Unthinkable? Buy Real Estate?
Known by everybody on Planet Earth: Real estate is “a disaster.” As with any trend, this disaster appears to be unending; the media confirms it daily.
But there is real estate and then there is real estate: residential and commercial. It used to be that most people bought the former to live in and invested in the latter. But after home prices had been soaring for years, cranial light bulbs lit up all over the USA and many Americans “invested” in homes and condos—skyrocketing prices were simply irresistible. No matter that prices had already increased many-fold, that rents wouldn’t cover even a fraction of the carrying costs or that they financed the deals with funny money time bombs.
When the bartender finally turned off the jukebox and turned up the lights, the collective financial migraine has been massive and, as always, there appears to be no end in sight.
During the salad days, commercial real estate was also a great investment: In February 2007 real estate investment trusts (REITs) rolled over after having increased over 300% the previous six years (the broad stock market as measured by the S & P 500 was up less than 20%). The bear market was severe: By January 2008, REITs were down 38%, considerably more than home prices in most regions.
At about that time (1/26/08) a Wall Street Journal column headline read: “REITs Point to Further Declines in Commercial-Property Values.” Sounded pretty grim—unless you read beyond the headline.
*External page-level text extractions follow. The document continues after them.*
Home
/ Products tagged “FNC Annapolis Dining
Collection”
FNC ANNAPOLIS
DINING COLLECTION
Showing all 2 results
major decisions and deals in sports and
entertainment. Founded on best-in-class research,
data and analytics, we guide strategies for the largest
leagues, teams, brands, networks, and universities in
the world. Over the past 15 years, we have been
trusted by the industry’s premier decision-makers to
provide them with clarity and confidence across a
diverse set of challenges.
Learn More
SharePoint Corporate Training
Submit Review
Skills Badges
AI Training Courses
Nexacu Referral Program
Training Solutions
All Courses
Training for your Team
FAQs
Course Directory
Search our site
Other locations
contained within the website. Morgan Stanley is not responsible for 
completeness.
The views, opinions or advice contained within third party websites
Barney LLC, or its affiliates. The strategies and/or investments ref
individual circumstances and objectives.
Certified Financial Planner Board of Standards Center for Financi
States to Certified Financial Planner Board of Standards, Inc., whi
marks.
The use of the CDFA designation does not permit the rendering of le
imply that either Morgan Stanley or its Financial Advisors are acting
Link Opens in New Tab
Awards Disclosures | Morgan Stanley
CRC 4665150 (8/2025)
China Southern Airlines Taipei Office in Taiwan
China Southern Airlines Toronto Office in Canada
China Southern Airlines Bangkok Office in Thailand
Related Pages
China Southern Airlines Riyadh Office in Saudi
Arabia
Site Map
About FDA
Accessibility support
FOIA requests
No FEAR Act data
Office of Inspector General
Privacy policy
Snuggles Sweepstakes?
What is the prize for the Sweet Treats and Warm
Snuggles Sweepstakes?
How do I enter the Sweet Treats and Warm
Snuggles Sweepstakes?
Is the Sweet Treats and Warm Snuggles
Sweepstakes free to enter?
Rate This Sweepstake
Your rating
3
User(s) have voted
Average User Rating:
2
In the body of the article they quoted Green Street Advisors, arguably the savviest U.S REIT research firm:
“The good news for REIT investors…is that real estate declines are ‘baked into REIT pricing.’ REITs…are now on the ‘cheap side’ of being fairly valued.”
In other words, in January the slide in REIT prices had already discounted the forecasted drop in commercial real estate values; since, they have since rallied a little over 10%.
Whether you choose to invest in or avoid REITs, we can be sure of a few facts:
- In commercial real estate, funny money financing is relatively rare; 70% to 75% financing is typical. Lease income typically covers debt service and then some, so time bomb financing is not a widespread concern.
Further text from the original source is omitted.